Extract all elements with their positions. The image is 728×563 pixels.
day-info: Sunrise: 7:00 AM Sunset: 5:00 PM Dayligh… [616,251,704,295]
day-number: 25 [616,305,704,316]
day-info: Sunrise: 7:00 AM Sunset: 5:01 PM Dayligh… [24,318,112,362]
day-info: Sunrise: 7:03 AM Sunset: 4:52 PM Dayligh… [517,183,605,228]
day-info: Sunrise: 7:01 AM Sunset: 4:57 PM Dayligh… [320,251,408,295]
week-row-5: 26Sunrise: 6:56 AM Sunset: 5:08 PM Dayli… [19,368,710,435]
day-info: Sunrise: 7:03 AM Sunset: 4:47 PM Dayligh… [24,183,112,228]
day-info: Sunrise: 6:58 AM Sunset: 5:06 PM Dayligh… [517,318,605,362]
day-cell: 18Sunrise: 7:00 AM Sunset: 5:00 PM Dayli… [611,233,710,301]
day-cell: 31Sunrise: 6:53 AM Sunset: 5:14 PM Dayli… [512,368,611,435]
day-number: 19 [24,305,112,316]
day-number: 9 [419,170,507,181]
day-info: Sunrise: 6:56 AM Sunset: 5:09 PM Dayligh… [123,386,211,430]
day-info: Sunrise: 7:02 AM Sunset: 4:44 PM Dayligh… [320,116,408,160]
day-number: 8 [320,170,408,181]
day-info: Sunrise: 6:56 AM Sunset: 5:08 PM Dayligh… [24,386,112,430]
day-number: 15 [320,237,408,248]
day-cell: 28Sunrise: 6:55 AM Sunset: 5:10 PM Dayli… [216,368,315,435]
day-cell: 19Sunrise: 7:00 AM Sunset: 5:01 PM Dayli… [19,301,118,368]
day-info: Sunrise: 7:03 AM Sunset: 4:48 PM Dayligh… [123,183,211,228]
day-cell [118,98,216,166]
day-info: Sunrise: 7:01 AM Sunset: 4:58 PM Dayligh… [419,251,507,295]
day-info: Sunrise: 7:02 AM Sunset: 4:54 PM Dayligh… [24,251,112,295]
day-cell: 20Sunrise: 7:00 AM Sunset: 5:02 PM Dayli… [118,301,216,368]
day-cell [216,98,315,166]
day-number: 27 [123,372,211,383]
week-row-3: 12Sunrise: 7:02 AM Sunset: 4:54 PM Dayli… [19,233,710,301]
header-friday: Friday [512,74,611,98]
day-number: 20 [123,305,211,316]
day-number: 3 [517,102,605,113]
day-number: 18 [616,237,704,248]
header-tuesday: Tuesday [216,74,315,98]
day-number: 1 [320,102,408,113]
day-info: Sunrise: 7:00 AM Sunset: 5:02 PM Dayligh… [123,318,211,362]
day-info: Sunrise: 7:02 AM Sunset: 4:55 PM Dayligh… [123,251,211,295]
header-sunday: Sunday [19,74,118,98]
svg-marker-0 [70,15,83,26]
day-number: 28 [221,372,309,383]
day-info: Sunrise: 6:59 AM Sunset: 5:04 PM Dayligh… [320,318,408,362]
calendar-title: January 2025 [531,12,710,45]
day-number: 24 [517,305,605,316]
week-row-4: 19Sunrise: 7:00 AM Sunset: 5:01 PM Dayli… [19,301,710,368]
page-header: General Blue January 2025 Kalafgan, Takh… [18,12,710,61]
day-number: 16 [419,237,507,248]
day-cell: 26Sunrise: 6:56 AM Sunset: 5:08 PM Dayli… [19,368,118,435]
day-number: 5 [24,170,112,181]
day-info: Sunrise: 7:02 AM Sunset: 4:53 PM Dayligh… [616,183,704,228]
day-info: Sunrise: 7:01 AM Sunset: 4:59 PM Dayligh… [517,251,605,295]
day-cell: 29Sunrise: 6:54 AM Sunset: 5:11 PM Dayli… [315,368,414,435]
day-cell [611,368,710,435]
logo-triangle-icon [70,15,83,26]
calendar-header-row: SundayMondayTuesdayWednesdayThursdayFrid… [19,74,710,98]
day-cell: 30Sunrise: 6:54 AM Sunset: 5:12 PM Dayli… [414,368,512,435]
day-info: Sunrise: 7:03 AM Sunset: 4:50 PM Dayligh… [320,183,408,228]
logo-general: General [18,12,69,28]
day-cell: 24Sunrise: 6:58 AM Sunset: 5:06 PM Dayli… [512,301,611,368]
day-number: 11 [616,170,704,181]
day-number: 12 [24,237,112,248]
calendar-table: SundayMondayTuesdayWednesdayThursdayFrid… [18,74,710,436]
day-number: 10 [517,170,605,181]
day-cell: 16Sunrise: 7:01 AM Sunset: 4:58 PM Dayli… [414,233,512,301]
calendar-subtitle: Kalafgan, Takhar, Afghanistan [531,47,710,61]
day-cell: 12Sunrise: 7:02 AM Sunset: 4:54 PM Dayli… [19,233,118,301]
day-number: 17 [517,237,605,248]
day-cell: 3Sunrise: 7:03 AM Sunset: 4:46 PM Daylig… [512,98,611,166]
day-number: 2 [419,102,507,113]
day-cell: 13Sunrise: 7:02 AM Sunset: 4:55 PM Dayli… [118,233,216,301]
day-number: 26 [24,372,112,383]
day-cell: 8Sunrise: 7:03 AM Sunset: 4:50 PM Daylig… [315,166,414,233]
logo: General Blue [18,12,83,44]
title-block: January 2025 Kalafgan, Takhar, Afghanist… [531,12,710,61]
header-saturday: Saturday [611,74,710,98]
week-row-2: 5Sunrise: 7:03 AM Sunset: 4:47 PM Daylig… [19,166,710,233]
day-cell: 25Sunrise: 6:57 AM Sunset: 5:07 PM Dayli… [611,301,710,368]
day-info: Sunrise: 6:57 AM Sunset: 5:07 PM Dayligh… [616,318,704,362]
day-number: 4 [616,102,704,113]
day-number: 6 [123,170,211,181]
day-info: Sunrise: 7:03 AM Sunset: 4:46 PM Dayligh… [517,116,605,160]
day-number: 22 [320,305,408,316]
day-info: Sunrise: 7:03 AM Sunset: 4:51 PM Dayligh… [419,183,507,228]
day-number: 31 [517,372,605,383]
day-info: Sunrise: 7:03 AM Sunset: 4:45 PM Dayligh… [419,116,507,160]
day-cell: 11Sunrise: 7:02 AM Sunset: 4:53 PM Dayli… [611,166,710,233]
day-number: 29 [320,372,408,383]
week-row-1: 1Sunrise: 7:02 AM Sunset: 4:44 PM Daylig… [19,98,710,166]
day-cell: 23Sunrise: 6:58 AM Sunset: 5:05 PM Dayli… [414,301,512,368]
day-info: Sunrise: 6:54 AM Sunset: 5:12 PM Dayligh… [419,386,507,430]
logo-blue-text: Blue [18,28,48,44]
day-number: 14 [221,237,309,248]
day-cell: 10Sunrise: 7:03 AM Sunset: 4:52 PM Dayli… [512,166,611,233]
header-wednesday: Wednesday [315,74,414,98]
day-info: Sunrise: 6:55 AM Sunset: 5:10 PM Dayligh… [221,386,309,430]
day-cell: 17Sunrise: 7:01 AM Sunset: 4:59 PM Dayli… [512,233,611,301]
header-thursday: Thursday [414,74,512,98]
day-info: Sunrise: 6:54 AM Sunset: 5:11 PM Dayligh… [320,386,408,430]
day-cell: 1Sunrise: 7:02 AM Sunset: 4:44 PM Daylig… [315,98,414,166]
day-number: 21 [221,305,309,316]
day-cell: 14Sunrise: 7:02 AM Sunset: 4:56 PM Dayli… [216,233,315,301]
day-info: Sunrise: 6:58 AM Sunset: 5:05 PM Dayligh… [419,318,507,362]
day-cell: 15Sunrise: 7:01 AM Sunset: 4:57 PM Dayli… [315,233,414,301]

-------------------------

Go through the records above and return every line that holds the string "January".

calendar-title: January 2025 [531,12,710,45]
page-header: General Blue January 2025 Kalafgan, Takh… [18,12,710,61]
title-block: January 2025 Kalafgan, Takhar, Afghanist… [531,12,710,61]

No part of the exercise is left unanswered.